Thanks Hans for the link to the Vector 23 test.

However, some points I don't like.
The test does not specify the exact accuracy at 18 miles.
One would need to take GPS measurements at the start and end points to get 10 yard accuracy with a hand held unit or better with surveyors equipment. I don't accept makers specs unless confirmed.
And also a second method, perhaps triangulation.

I don't like the reviewers use of 10x zoom, when I think he means 10x magnification boosted from 7x.
It doesn't zoom 10x, I think.
The cost of $2,000 is interesting for a 1.4x Galilean binocular. It might need special glass to work.

My old 7x Leica moncular RF works well through glass up to about 1000 yards.
But I haven't checked its real accuracy.

905nm lasers can probably be seen on a digital camera screen, even a cheap one. I don't think it needs anything fancy. I use this for infra red T.V. remotes.

The Disto 120 yard RF gives inclination. I can't remember if compass reading also. It doesn't seem to work through glass.

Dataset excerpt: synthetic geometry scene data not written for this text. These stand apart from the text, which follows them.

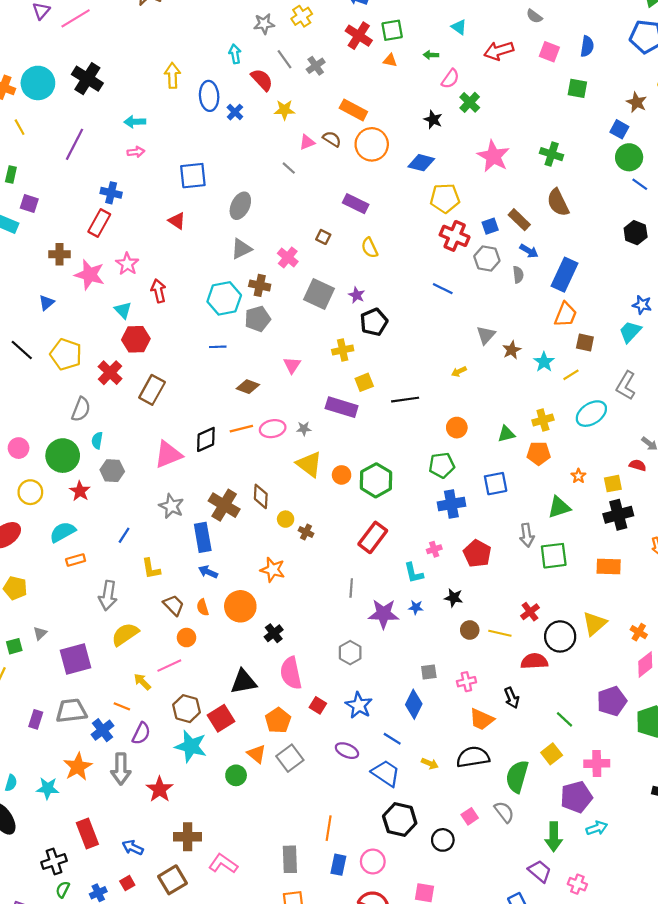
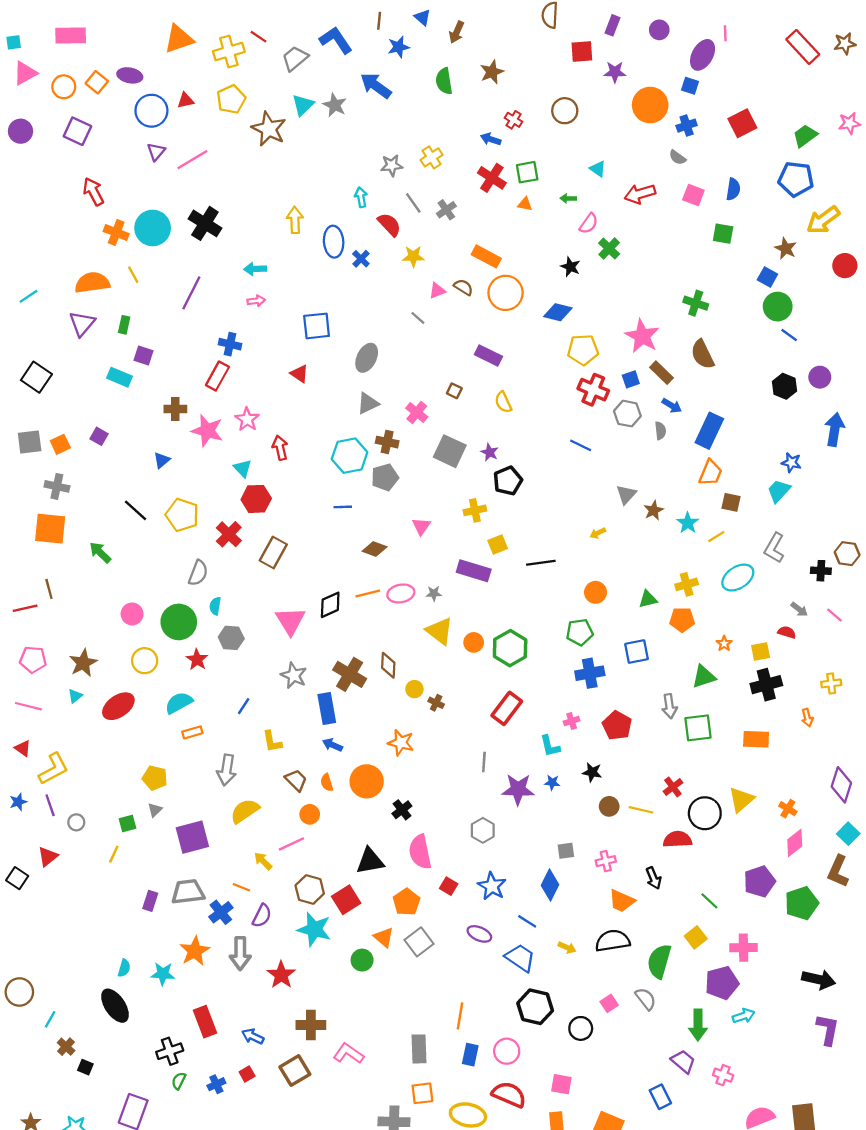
pink star: (493, 156) -> (642, 336), moved
pink triangle: (168, 454) -> (290, 621), turned -40
yellow pentagon: (15, 588) -> (155, 778), moved

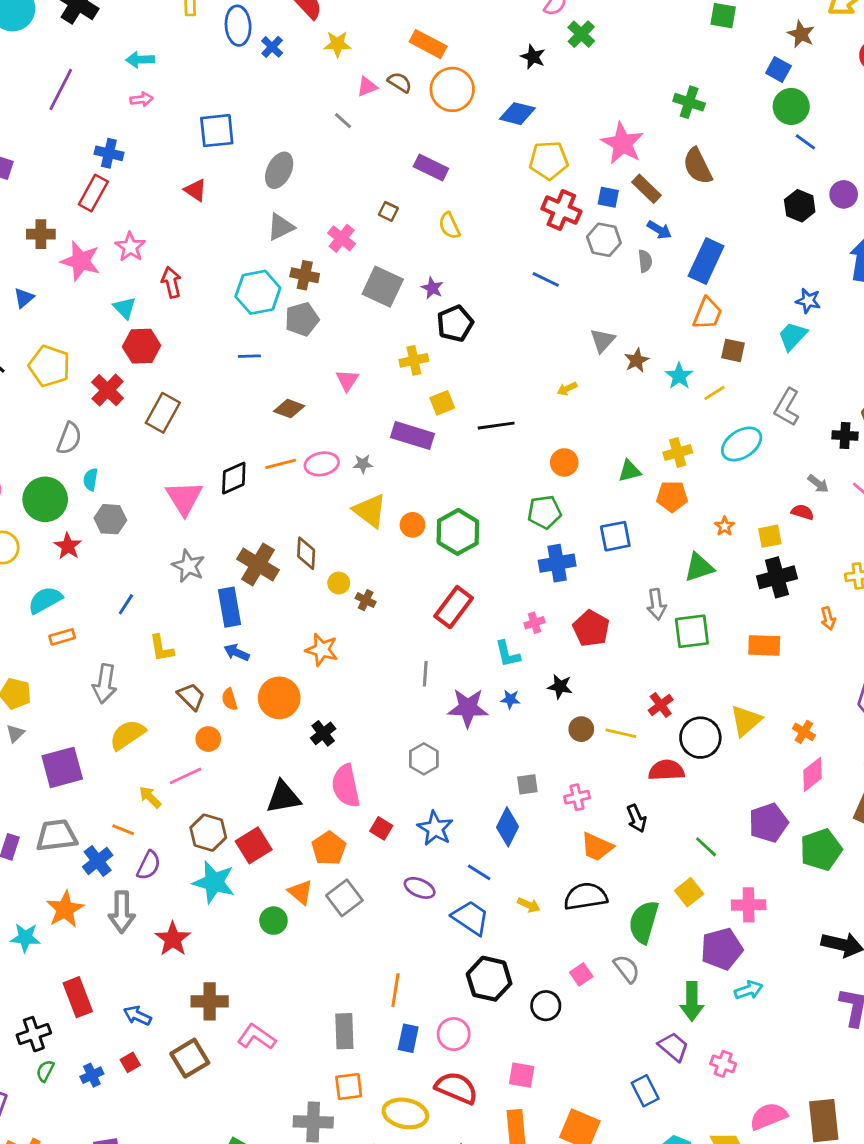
blue square: (631, 379) -> (608, 197), turned 30

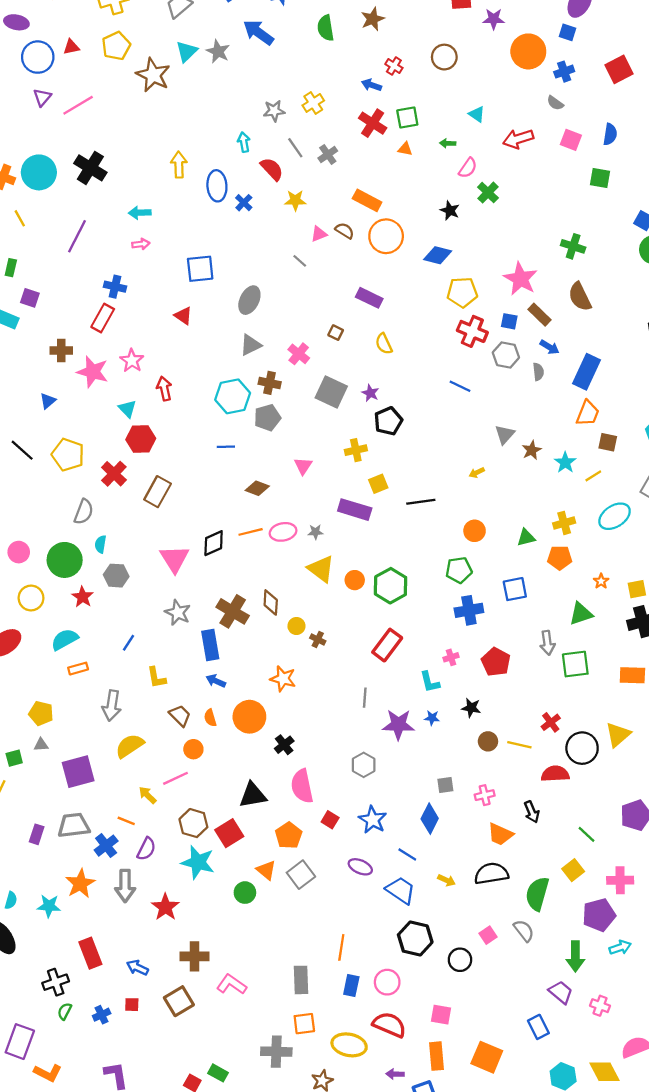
gray triangle: (15, 733) -> (41, 745), turned 40
red square: (130, 1062) -> (132, 1005), turned 32

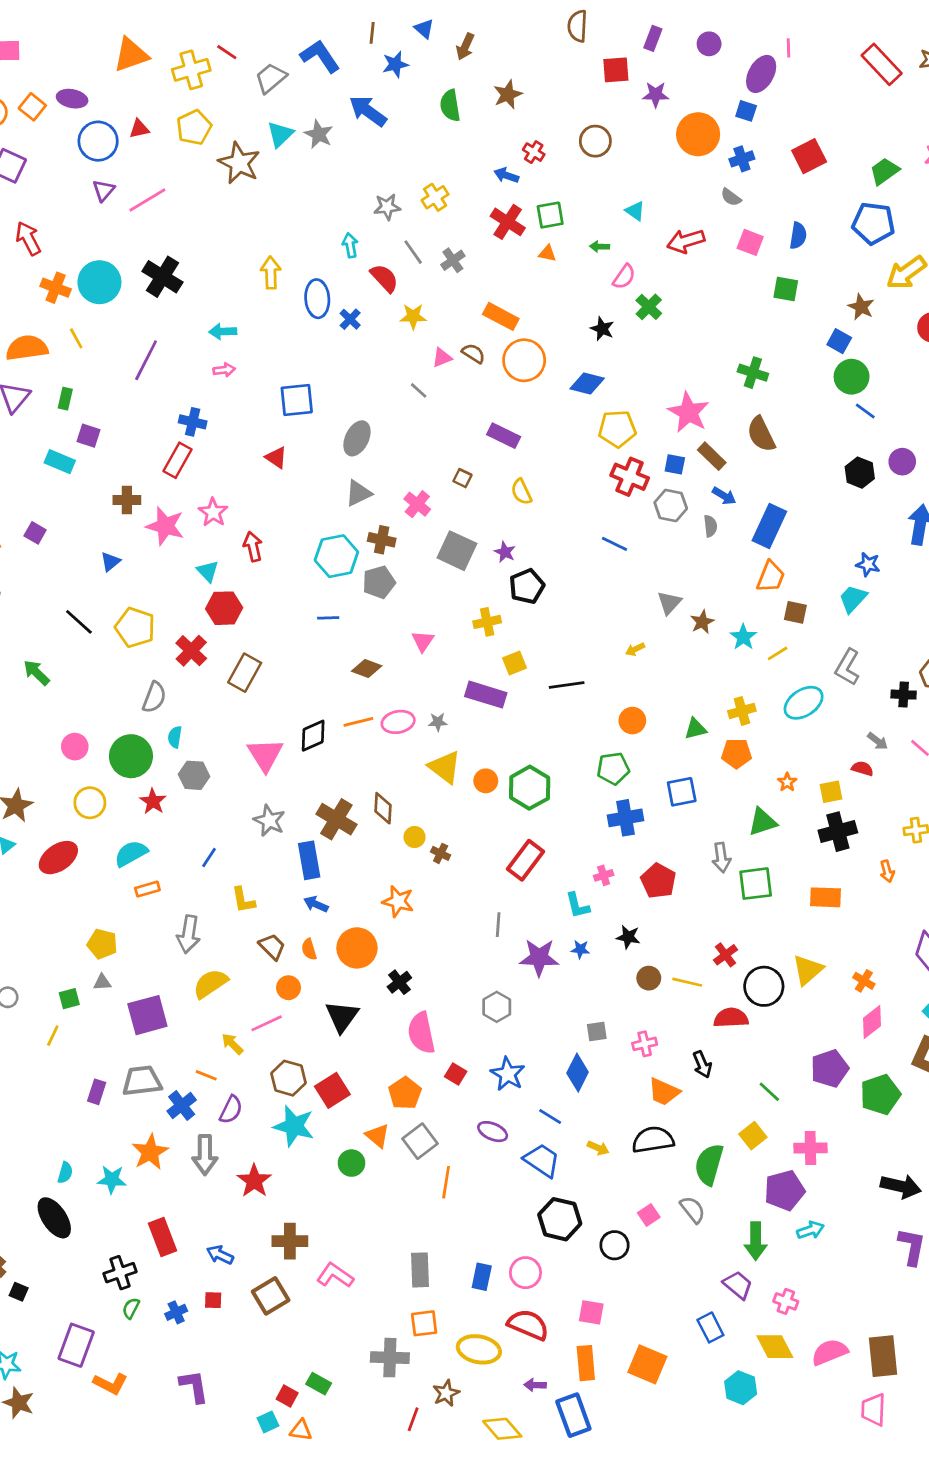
black triangle: (253, 795) -> (342, 1016), moved, turned -44
orange line: (341, 947) -> (446, 1182), moved
yellow diamond: (604, 1072) -> (775, 1347), moved

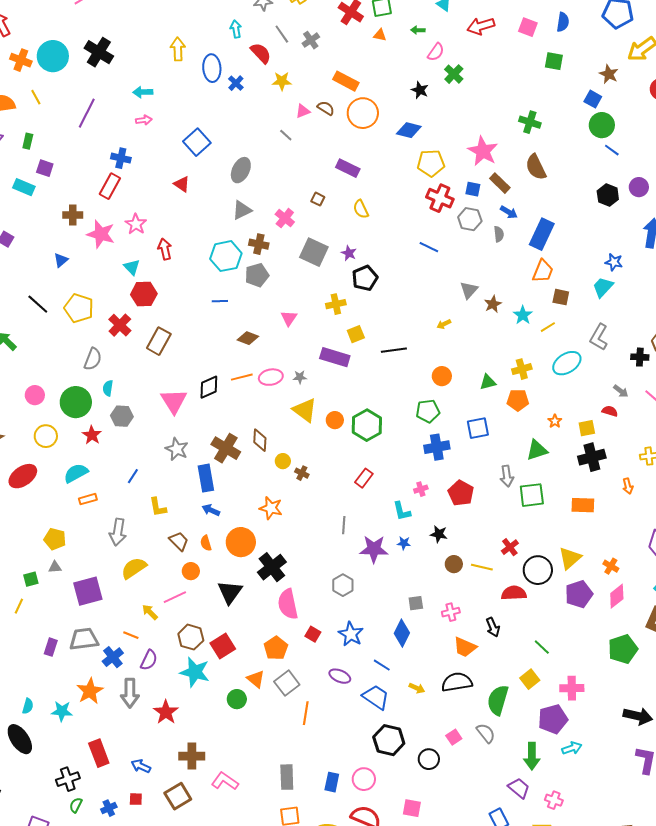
blue square: (297, 400) -> (197, 142), turned -36
red rectangle: (525, 860) -> (364, 478), size x0.7
black cross: (399, 982) -> (272, 567), size x1.6
purple pentagon: (830, 1069) -> (579, 594), moved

I fancy a Vector 23, but its a bit pricey.

As to front teleconverters.
It may be that the old Bushnell one for 7x35 Porros works better than my 1.75x Canon, because the aperture is only 32mm or 33mm instead of 65mm.
The Canon has very curved glass, the Bushnell maybe less so.

Galilean army glasses are 5x possibly 6x and are O.K. but very small fields.
Some Galileans have compound optics with high quality glass types and maybe good design, so probably work better than the 3 element Canon 1.75x.
 
Further regarding the Vector 23 rangefinder binocular review.

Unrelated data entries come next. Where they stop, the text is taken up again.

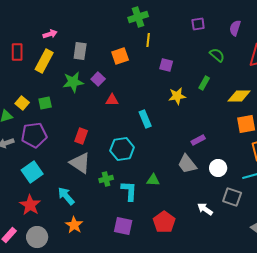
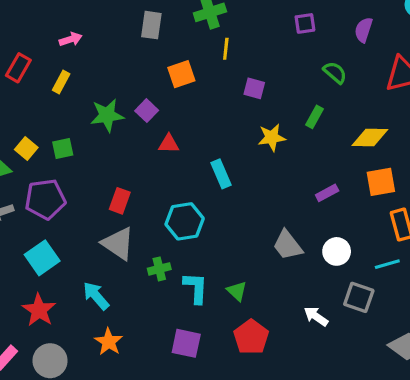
gray rectangle: (80, 51) -> (151, 25), moved
red rectangle: (17, 52) -> (18, 68), turned 30
yellow rectangle: (44, 61) -> (61, 82), size x0.6
purple rectangle: (198, 140) -> (327, 193), moved
green triangle: (153, 180) -> (237, 291), moved, turned 40

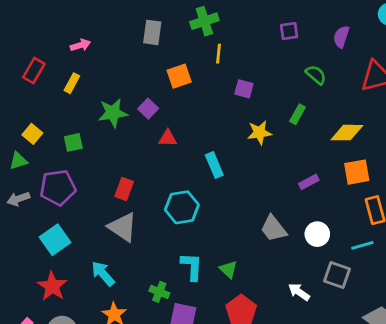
yellow square: (26, 149) -> (32, 134), moved
green cross: (159, 269) -> (159, 292), moved, turned 36

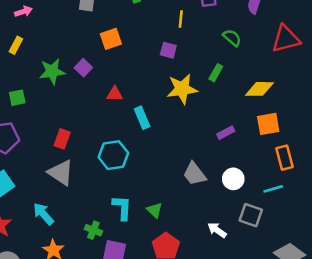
yellow line: (219, 54) -> (181, 19), moved
yellow star: (259, 133) -> (182, 89), size x1.4
red triangle: (168, 138) -> (115, 94), moved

If my memory is correct I read a long time ago about adaptive optics for large telescopes.
An infra red star was projected on a layer of the atmosphere 90km? up in the sky.
Infra red was used instead of visible light because the effectiveness was maybe the square or the cube of the wavelength, possibly the cube.

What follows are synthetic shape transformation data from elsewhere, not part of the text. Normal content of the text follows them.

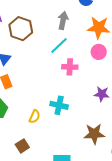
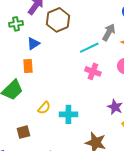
gray arrow: (63, 20) -> (109, 32), moved
cyan cross: (59, 105) -> (68, 114), moved, turned -30

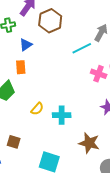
pink cross: (93, 71) -> (99, 74), moved
brown square: (23, 132) -> (14, 142), moved, turned 32

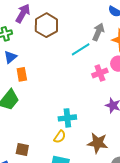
blue triangle: (26, 45) -> (10, 57), moved
pink cross: (99, 74) -> (100, 73), turned -35
yellow semicircle: (37, 109) -> (60, 137), moved

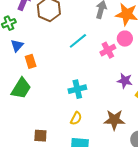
cyan line: (81, 49) -> (78, 41), moved
cyan cross: (67, 118) -> (77, 89), moved

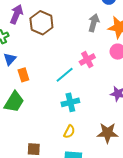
cyan line: (78, 41) -> (65, 75), moved
pink cross: (108, 50) -> (87, 60), moved

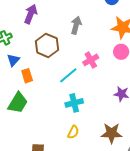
purple arrow: (17, 14) -> (31, 14), moved
brown hexagon: (41, 23) -> (47, 45), moved
gray arrow: (94, 23) -> (76, 25), moved

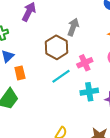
brown hexagon: (47, 45) -> (56, 47), moved
cyan cross: (74, 103) -> (89, 92), moved

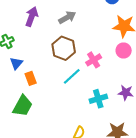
gray arrow: (73, 27) -> (67, 17), moved, turned 48
cyan cross: (89, 92) -> (98, 99), moved

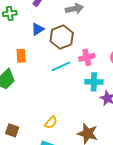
blue triangle: (16, 63) -> (38, 29), moved
cyan cross: (98, 99) -> (94, 82), moved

If so, this may apply to the Vector 23 using 1550nm instead of 905nm for most laser rangefinders.
If it is the cube of the wavelength, then it is just over 5 times as effective as 905nm.
So the 18 miles difficulty of measurement would equate to 3.6 miles for other rangefinders.

The accuracy may depend on how accurate the clock time is to receive the return signal.
I suppose atmospheric conditions may also be a factor.

Laser measurements to the Moon are accurate to about 10cm, by repeated careful measurements. These use reflectors left on the Moon.
 
If I'm reading the text correctly it appears that the Vector 23 uses a front booster solely in order to extend its range finding distance at 10x compared to 7x by increasing the surface area of the aperture receiving the returning laser reflection. A booster behind the eyepiece wouldn't do that.

To the extent we can deduce anything from the non standard way they evaluated visual resolution the Vector 23 with the booster appears to be quite poor, around 30% worse than the best model in the test for a tester with "average" eyesight acuity for this group. The two parts of the statement below are in direct contradiction.

"Although they (Vector 23) appeared to have good clarity even with the external glass attached, the testers simply couldn’t make out the same level of detail with them as we could with some of the other models."

All high quality 10x42 binoculars really should show a similar level of detail for an average observer since the actual instrument resolution (multiplied by the magnification) ought to be at least twice as good the observer's acuity. If we assume that the best binocular in the this test (Leica Geovid) conforms to that standard then it would appear to be the only one in the test for which the observed resolution is limited by eyesight acuity. All the other binoculars in the test that show a visible reduction in resolution compared to the Leica must have true resolution (multiplied by the magnification) worse than the average tester's acuity. That seems unlikely, but if we just accept the 30% visual loss of resolution for the Vector 23 that would suggest at least a 65% reduction in its true instrument resolution compared to the Leica, which would be very poor indeed.

In fairness to the testers I don't think the nuances of the optical quality of these binoculars were of any more interest to them than the nuances of the optical quality of the scope would be in a review of surveyor's theodolites.